3

The formula I usually see for MSE is:

$$\mathrm{MSE} = \frac{\sum\limits_{t=1}^T e_i^2}{n-k-1},$$

Whereas for MSPE it is usually:

$$\mathrm{MSPE} = \frac{\sum\limits_{t=T}^{T+P} e_i^2}{P}.$$

So here is my question: is the formula that I showed for MSPE correct when we have $k$ variables in our regression model? And why should we not correct for $k$ in this case while we do correct for it in the MSE?

Thanks in advance.

rbm
  • 753
  • 2
  • 12
  • 34
  • Where did you find the MSE formula with $N-k-1$ rater than $N$ in the denominator? For example, [Wikipedia](http://en.wikipedia.org/wiki/Mean_squared_error#Definition_and_basic_properties) or Diebold's [forecasting textbook](http://www.ssc.upenn.edu/~fdiebold/Teaching221/Forecasting.pdf) p.79 has only $N$ with no adjustments. – Richard Hardy Mar 24 '15 at 15:14
  • @RichardHardy See for instance here: http://www.stat.yale.edu/Courses/1997-98/101/linmult.htm – rbm Mar 24 '15 at 15:39
  • Still, as far as I know the version with no adjustment is more popular. Your source has a correct formula for the estimated error variance but I doubt its equality to MSE is correct. – Richard Hardy Mar 24 '15 at 15:53
  • The links do not work for me, but I believe you. It is interesting to find out that there is no unique definition of such a simple measure. – Richard Hardy Mar 24 '15 at 16:04
  • This answer may be of interest to you, http://stats.stackexchange.com/questions/115011/in-simple-linear-regression-where-does-the-formula-for-the-variance-of-the-resi/115040#115040 – Alecos Papadopoulos Mar 24 '15 at 20:40
  • @alecospapadopoulos Thank you.

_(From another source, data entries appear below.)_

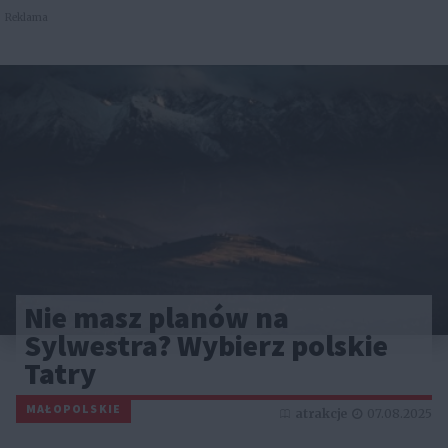
Reklama
Nie masz planów na
Sylwestra? Wybierz polskie
Tatry
MAŁOPOLSKIE
atrakcje
07.08.2025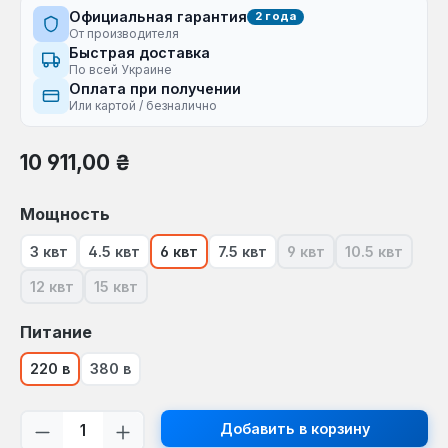
Официальная гарантия
2 года
От производителя
Быстрая доставка
По всей Украине
Оплата при получении
Или картой / безналично
Обычная цена:
10 911,00 ₴
Выберите
Мощность
3 квт
4.5 квт
6 квт
7.5 квт
9 квт
10.5 квт
(В настоящее время 
(В настоящ
12 квт
15 квт
(В настоящее время эта опция недоступна.)
(В настоящее время эта опция недоступна.)
Выберите
Питание
220 в
380 в
Количество продукта: введите желаем
Добавить в корзину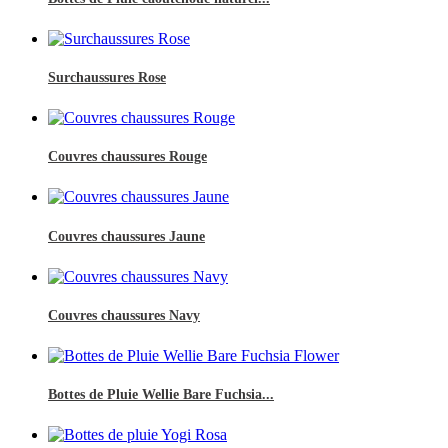
Surchaussures Rose
Couvres chaussures Rouge
Couvres chaussures Jaune
Couvres chaussures Navy
Bottes de Pluie Wellie Bare Fuchsia...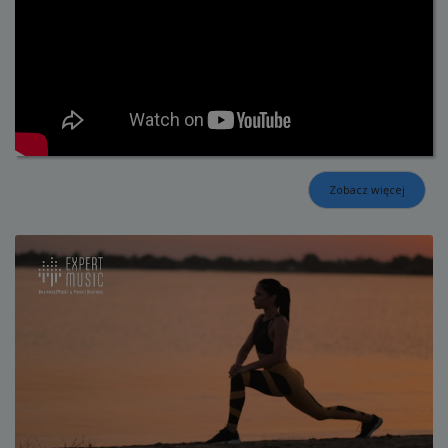
Zobacz więcej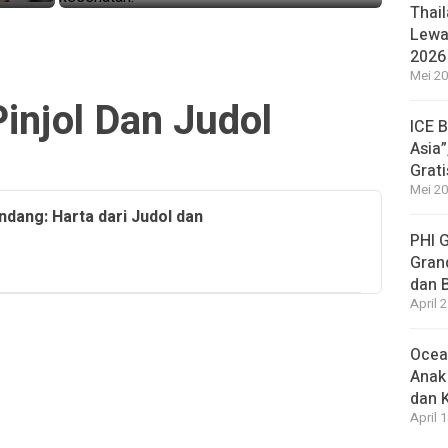
Thail
Lewat
2026
Mei 20
injol Dan Judol
ICE 
Asia”
Grat
Mei 20
ndang: Harta dari Judol dan
PHI 
Gran
dan 
April 
Ocea
Anak
dan 
April 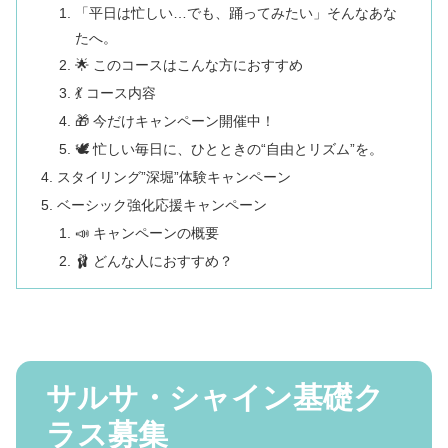
「平日は忙しい…でも、踊ってみたい」そんなあな
たへ。
🌟 このコースはこんな方におすすめ
💃 コース内容
🎁 今だけキャンペーン開催中！
🕊 忙しい毎日に、ひとときの“自由とリズム”を。
スタイリング”深堀”体験キャンペーン
ベーシック強化応援キャンペーン
📣 キャンペーンの概要
🩰 どんな人におすすめ？
サルサ・シャイン基礎ク
ラス募集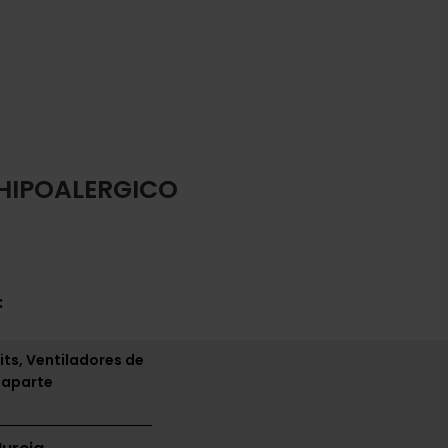
HIPOALERGICO
:
its, Ventiladores de
 aparte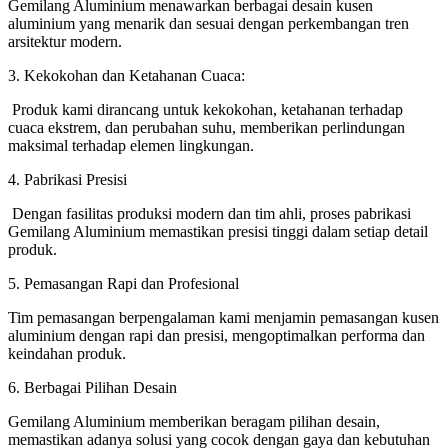
Gemilang Aluminium menawarkan berbagai desain kusen
aluminium yang menarik dan sesuai dengan perkembangan tren
arsitektur modern.
3. Kekokohan dan Ketahanan Cuaca:
Produk kami dirancang untuk kekokohan, ketahanan terhadap
cuaca ekstrem, dan perubahan suhu, memberikan perlindungan
maksimal terhadap elemen lingkungan.
4. Pabrikasi Presisi
Dengan fasilitas produksi modern dan tim ahli, proses pabrikasi
Gemilang Aluminium memastikan presisi tinggi dalam setiap detail
produk.
5. Pemasangan Rapi dan Profesional
Tim pemasangan berpengalaman kami menjamin pemasangan kusen
aluminium dengan rapi dan presisi, mengoptimalkan performa dan
keindahan produk.
6. Berbagai Pilihan Desain
Gemilang Aluminium memberikan beragam pilihan desain,
memastikan adanya solusi yang cocok dengan gaya dan kebutuhan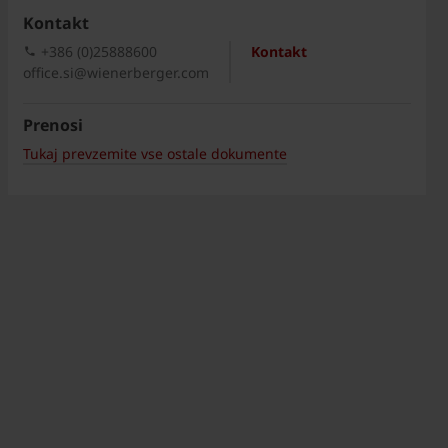
Kontakt
+386 (0)25888600
Kontakt
office.si@wienerberger.com
Prenosi
Tukaj prevzemite vse ostale dokumente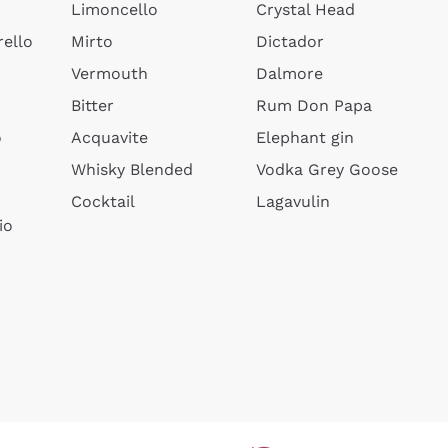
Limoncello
Crystal Head
ello
Mirto
Dictador
Vermouth
Dalmore
Bitter
Rum Don Papa
o
Acquavite
Elephant gin
Whisky Blended
Vodka Grey Goose
Cocktail
Lagavulin
io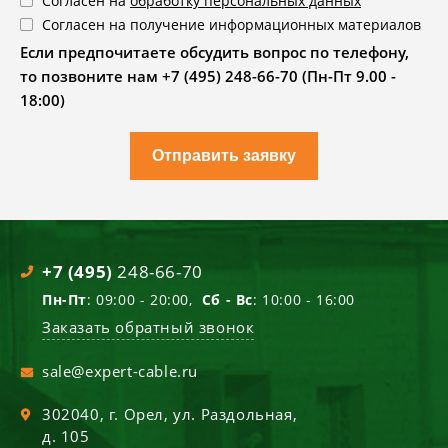
Согласен на
обработку персональных данных
Согласен на получение информационных материалов
Если предпочитаете обсудить вопрос по телефону,
то позвоните нам +7 (495) 248-66-70 (Пн-Пт 9.00 -
18:00)
Отправить заявку
+7 (495)
248-66-70
Пн-Пт
: 09:00 - 20:00,
Сб - Вс
: 10:00 - 16:00
Заказать обратный звонок
sale@expert-cable.ru
302040
, г.
Орел
,
ул. Раздольная,
д. 105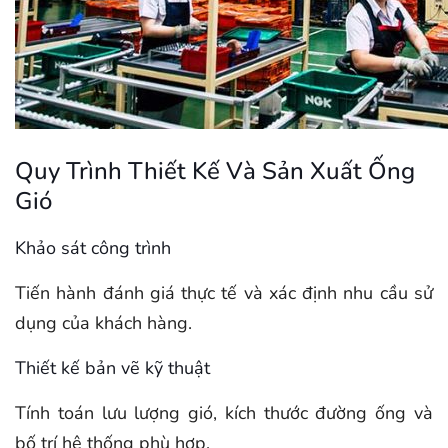
Quy Trình Thiết Kế Và Sản Xuất Ống
Gió
Khảo sát công trình
Tiến hành đánh giá thực tế và xác định nhu cầu sử
dụng của khách hàng.
Thiết kế bản vẽ kỹ thuật
Tính toán lưu lượng gió, kích thước đường ống và
bố trí hệ thống phù hợp.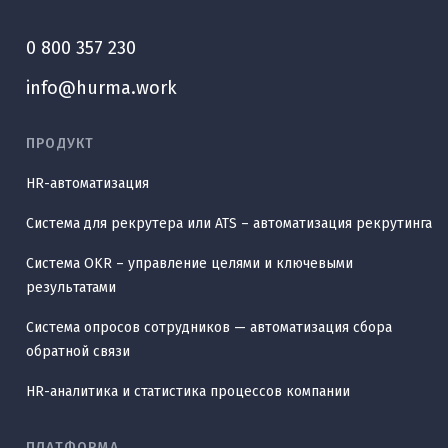
0 800 357 230
info@hurma.work
ПРОДУКТ
HR-автоматизация
Система для рекрутера или ATS – автоматизация рекрутинга
Система OKR – управление целями и ключевыми
результатами
Система опросов сотрудников — автоматизация сбора
обратной связи
HR-аналитика и статистика процессов компании
ПЛАТФОРМА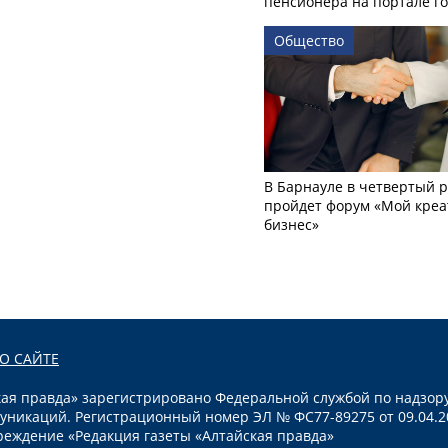
пенсионера на портале го
Общество
В Барнауле в четвертый р
пройдет форум «Мой креа
бизнес»
О САЙТЕ
я правда» зарегистрировано Федеральной службой по надзору
уникаций. Регистрационный номер ЭЛ № ФС77-89275 от 09.04.2
реждение «Редакция газеты «Алтайская правда»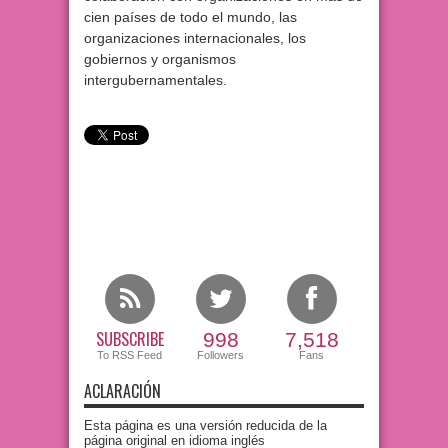
cien países de todo el mundo, las
organizaciones internacionales, los
gobiernos y organismos
intergubernamentales.
SUBSCRIBE
998
7,518
To RSS Feed
Followers
Fans
ACLARACIÓN
Esta página es una versión reducida de la
página original en idioma inglés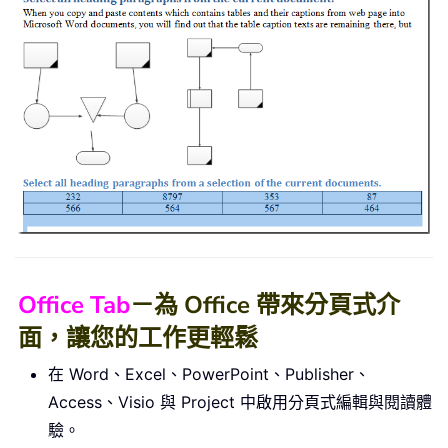
Office Tab
－為 Office 帶來分頁式介
面，讓您的工作更輕鬆
在 Word、Excel、PowerPoint、Publisher、
Access、Visio 與 Project 中啟用分頁式編輯與閱讀體
驗。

I undertand where the result comes from for the MSE, but my question is more: why is there not a similar criterion for the MSPE? – rbm Mar 24 '15 at 21:14
  • The mean square error is on the same data to which you fitted the model; the "-k" adjusts for the model d.f. because the model will be closer to the data than the population values are ... but when predicting data which was not used in any way, the d.f. is irrelevant. – Glen_b Mar 25 '15 at 01:53
  • @glen_b That makes sense, but what if I look at a model like this: $y= beta*x(-1) + \epsilon$? That is, a predictie regression. Then I am using my x-variables to obtain my out of sample forecasts. – rbm Mar 25 '15 at 06:36
  • I'm not sure what you're asking there. Do you mean a model with no constant term? – Glen_b Mar 25 '15 at 08:26
  • @Glen_b No, I mean a model with a lagged $x$-variable in it. That will always use x to predict. Therefore, what I mean is, wouldn't it make sense to correct for the number of such $x$ variables in that case? – rbm Mar 25 '15 at 08:30
  • No, it still works the same. – Glen_b Mar 25 '15 at 09:42
  • @Glen_b I don't think you understood my question. I know what the correct formula's are. My question is wouldn't it *make sense* to have an out of sample criterion that also corrects for $k$, just like the MSE does in sample? If it doesn't, then why not? – rbm Mar 25 '15 at 17:59
  • I believe I understood the question just fine. It's you that's making the assertion that there's something inherently different about the posed situation ... why does it 'make sense' that it's different? Answering that will probably reveal a hidden assumption -- one that may not be true. – Glen_b Mar 25 '15 at 22:56

1 Answers1

3

It appears we have a regression set-up. "Adjusting for degrees of freedom", i.e. using $T-K-1$ instead of $T-1$ (I guess in $K$ the constant term is not counted), is performed in order to make the estimator unbiased.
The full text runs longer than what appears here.